The lure of a tenured job in academia is great — it means a secure, prestigious position directing a lab that does cutting-edge experiments, often carried out by underlings. Yet although many yearn for such jobs, fewer than half of those who earn science or engineering doctorates end up in the sort of academic positions that directly use what they were trained for.
Others, ending up in industry, business or other professions, do interesting work and earn lucrative salaries and can contribute enormously to society. But by the time many give up on academia — four to six years or more for a Ph.D., a decade or more as a postdoc, they are edging toward middle age, having spent their youth in temporary low-paying positions getting highly specialized training they do not need.
Now, as a new crop of graduate students receives Ph.D.s in science, researchers worry over the future of some of these dedicated people; they’re trained to be academics and are often led to believe that anything else is an admission of failure.

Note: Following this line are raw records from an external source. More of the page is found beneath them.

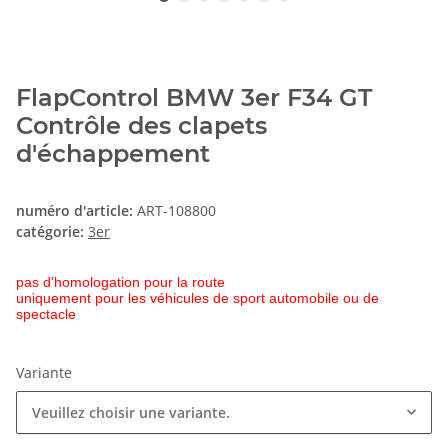
FlapControl BMW 3er F34 GT
Contrôle des clapets
d'échappement
numéro d'article:
ART-108800
catégorie:
3er
pas d'homologation pour la route
uniquement pour les véhicules de sport automobile ou de
spectacle
Variante
Veuillez choisir une variante.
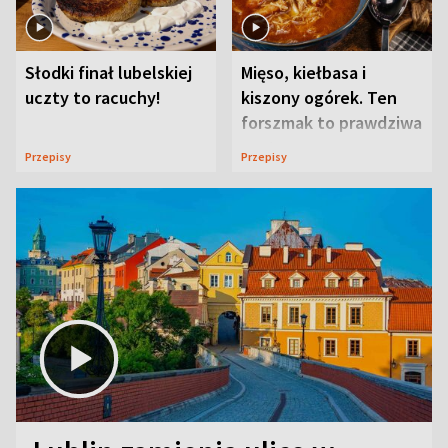
Słodki finał lubelskiej
Mięso, kiełbasa i
uczty to racuchy!
kiszony ogórek. Ten
forszmak to prawdziwa
uczta
Przepisy
Przepisy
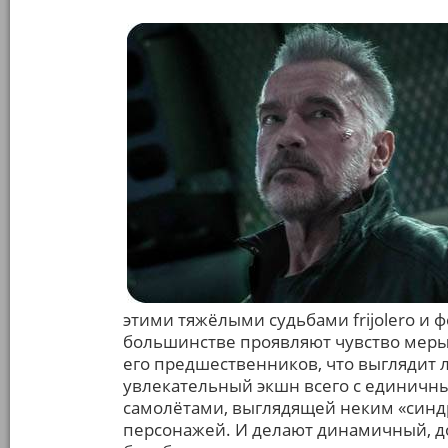
этими тяжёлыми судьбами frijolero и
большинстве проявляют чувство меры.
его предшественников, что выглядит 
увлекательный экшн всего с единичн
самолётами, выглядящей неким «синд
персонажей. И делают динамичный, д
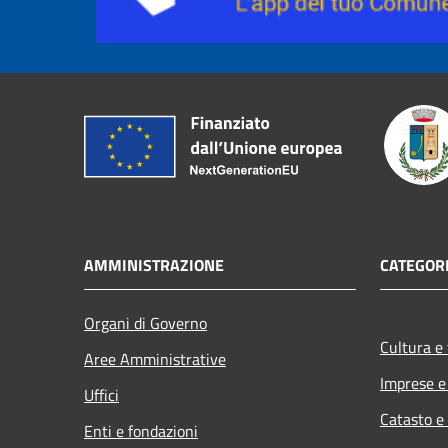
AMMINISTRAZIONE
CATEGORI
Organi di Governo
Cultura e
Aree Amministrative
Imprese 
Uffici
Catasto e
Enti e fondazioni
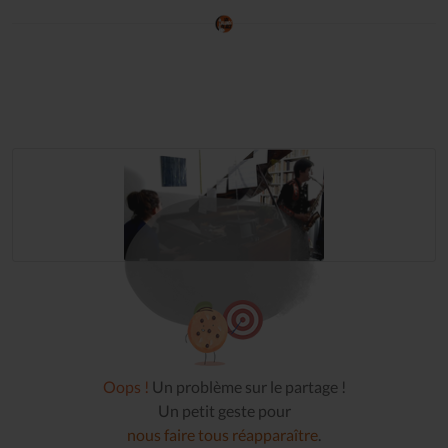
Oops !
Un problème sur le partage !
Un petit geste pour
nous faire tous réapparaître
.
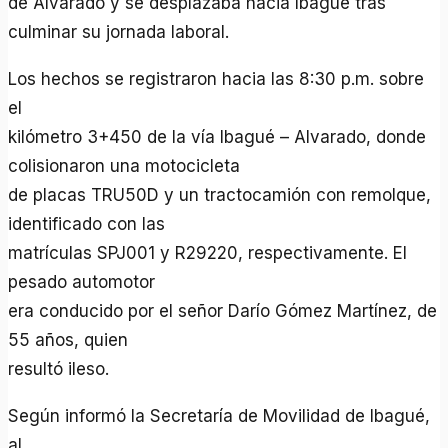
de Alvarado y se desplazaba hacia Ibagué tras
culminar su jornada laboral.
Los hechos se registraron hacia las 8:30 p.m. sobre
el
kilómetro 3+450 de la vía Ibagué – Alvarado, donde
colisionaron una motocicleta
de placas TRU50D y un tractocamión con remolque,
identificado con las
matrículas SPJ001 y R29220, respectivamente. El
pesado automotor
era conducido por el señor Darío Gómez Martínez, de
55 años, quien
resultó ileso.
Según informó la Secretaría de Movilidad de Ibagué,
al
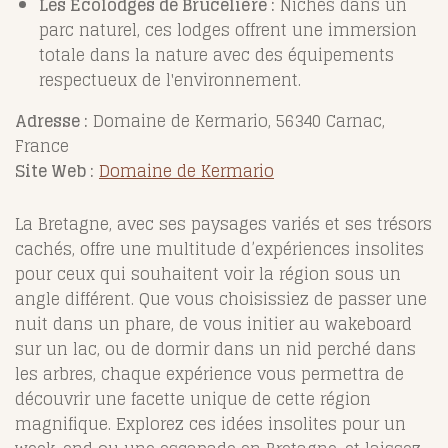
Les Écolodges de Brucelière :
Nichés dans un
parc naturel, ces lodges offrent une immersion
totale dans la nature avec des équipements
respectueux de l'environnement.
Adresse :
Domaine de Kermario, 56340 Carnac,
France
Site Web :
Domaine de Kermario
La Bretagne, avec ses paysages variés et ses trésors
cachés, offre une multitude d’expériences insolites
pour ceux qui souhaitent voir la région sous un
angle différent. Que vous choisissiez de passer une
nuit dans un phare, de vous initier au wakeboard
sur un lac, ou de dormir dans un nid perché dans
les arbres, chaque expérience vous permettra de
découvrir une facette unique de cette région
magnifique. Explorez ces idées insolites pour un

Every year the market grows tighter, and federal money for research grants, which support most of this research, remains flat. The journey of Dr. Charpentier, says Alexander Ommaya, acting chief scientific officer at the Association of American Medical Colleges, is not so unusual. “It happens,” he said. Job opportunities, he says, “are limited.”
But wait. Don’t we need more trained scientists — the people whose research can lead to new knowledge, new products, new cures for disease? Aren’t some companies importing STEM workers?
It depends on which field: biology (many more Ph.D.s than academic posts); chemistry (same); computer science (few academic posts, but so much demand in industry that companies import talent).
And it depends on which degree — bachelor’s, master’s, Ph.D. The toughest road is the one stretching out in front of people with newly minted doctorates.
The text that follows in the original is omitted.